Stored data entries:
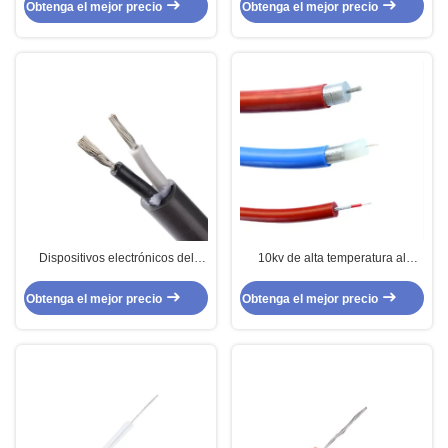
100KVAC JGG para el motor
protegido externo del cable
Obtenga el mejor precio
Obtenga el mejor precio
trenzado
Dispositivos electrónicos del
10kv de alta temperatura al
voltaje superior de la goma de
alambre de alto voltaje 100kv con
silicona ultra flexible del cable
proteger
Obtenga el mejor precio
Obtenga el mejor precio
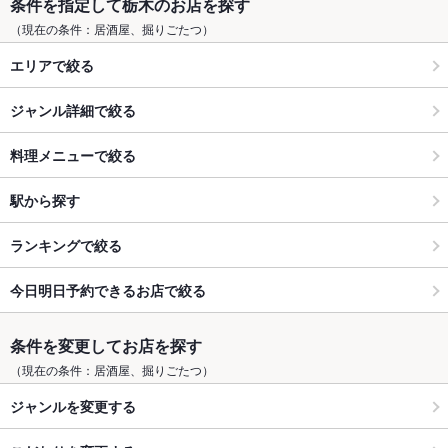
条件を指定して栃木のお店を探す
（現在の条件：居酒屋、掘りごたつ）
エリアで絞る
ジャンル詳細で絞る
料理メニューで絞る
駅から探す
ランキングで絞る
今日明日予約できるお店で絞る
条件を変更してお店を探す
（現在の条件：居酒屋、掘りごたつ）
ジャンルを変更する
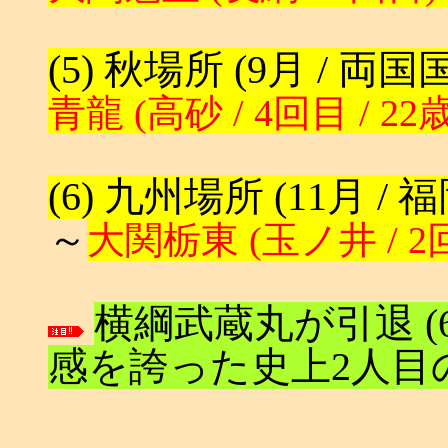
(5) 秋場所 (9月 / 両
青龍 (高砂 / 4回目 / 22
(6) 九州場所 (11月 
～
大関栃東 (玉ノ井 / 2
横綱武蔵丸が引退 (67
感を誇った史上2人目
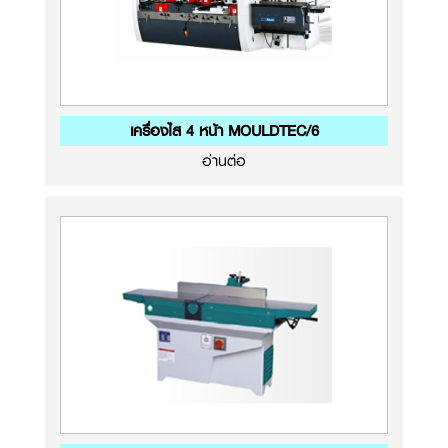
เครื่องไส 4 หน้า MOULDTEC/6
อ่านต่อ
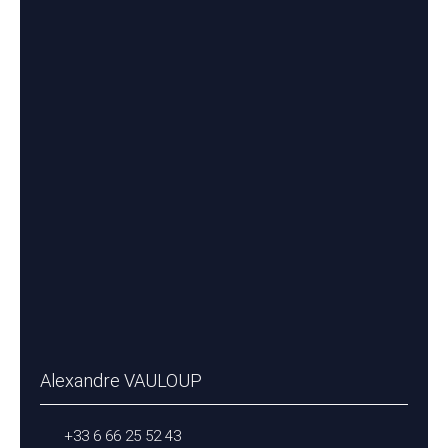
Alexandre VAULOUP
+33 6 66 25 52 43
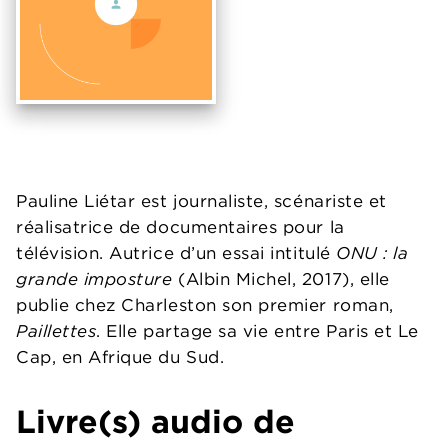
Pauline Liétar est journaliste, scénariste et
réalisatrice de documentaires pour la
télévision. Autrice d’un essai intitulé
ONU : la
grande imposture
(Albin Michel, 2017), elle
publie chez Charleston son premier roman,
Paillettes
. Elle partage sa vie entre Paris et Le
Cap, en Afrique du Sud.
Livre(s) audio de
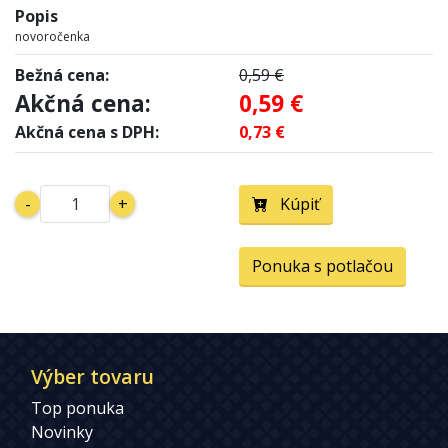
Popis
novoročenka
Bežná cena:
0,59 €
Akčná cena:
0,59 €
Akčná cena s DPH:
0,73 €
-
+
Kúpiť
Ponuka s potlačou
Výber tovaru
Top ponuka
Novinky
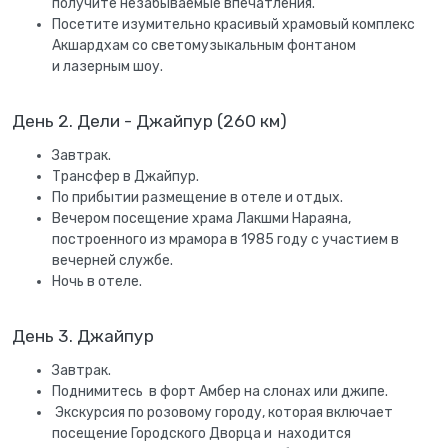
получите незабываемые впечатления.
Посетите изумительно красивый храмовый комплекс
Акшардхам со светомузыкальным фонтаном
и лазерным шоу.
День 2. Дели - Джайпур (260 км)
Завтрак.
Трансфер в Джайпур.
По прибытии размещение в отеле и отдых.
Вечером посещение храма Лакшми Нараяна,
построенного из мрамора в 1985 году с участием в
вечерней службе.
Ночь в отеле.
День 3. Джайпур
Завтрак.
Поднимитесь в форт Амбер на слонах или джипе.
Экскурсия по розовому городу, которая включает
посещение Городского Дворца и находится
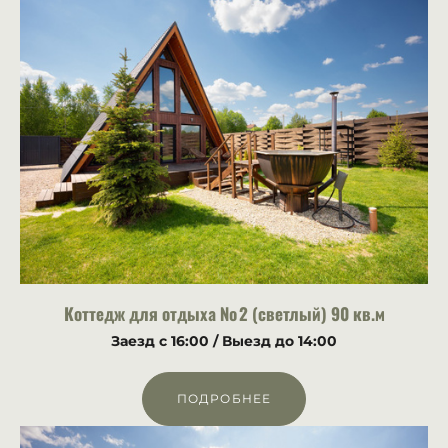
Коттедж для отдыха № 2 (светлый) 90 кв.м
Заезд с 16:00 /
Выезд до 14:00
ПОДРОБНЕЕ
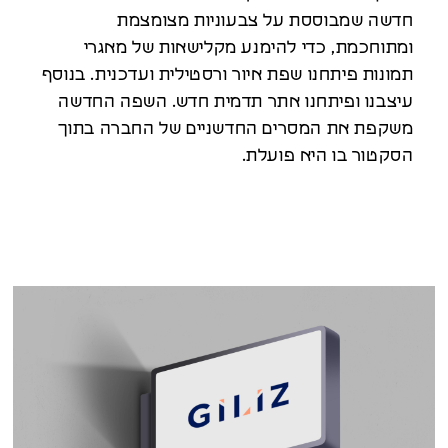
חדשה שמבוססת על צבעוניות מצומצמת
ומתוחכמת, כדי להימנע מקלישאות של מאגרי
תמונות פיתחנו שפת איור ורסטילית ועדכנית. בנוסף
עיצבנו ופיתחנו אתר תדמית חדש. השפה החדשה
משקפת את המסרים החדשניים של החברה בתוך
הסקטור בו היא פועלת.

Work instruction: An exact copy of the line containing "עיצבנו ופיתחנו אתר תדמית חדש. השפה החדשה" and all lines after it, through the last line of the entries, is the required answer.

Response:
עיצבנו ופיתחנו אתר תדמית חדש. השפה החדשה
משקפת את המסרים החדשניים של החברה בתוך
הסקטור בו היא פועלת.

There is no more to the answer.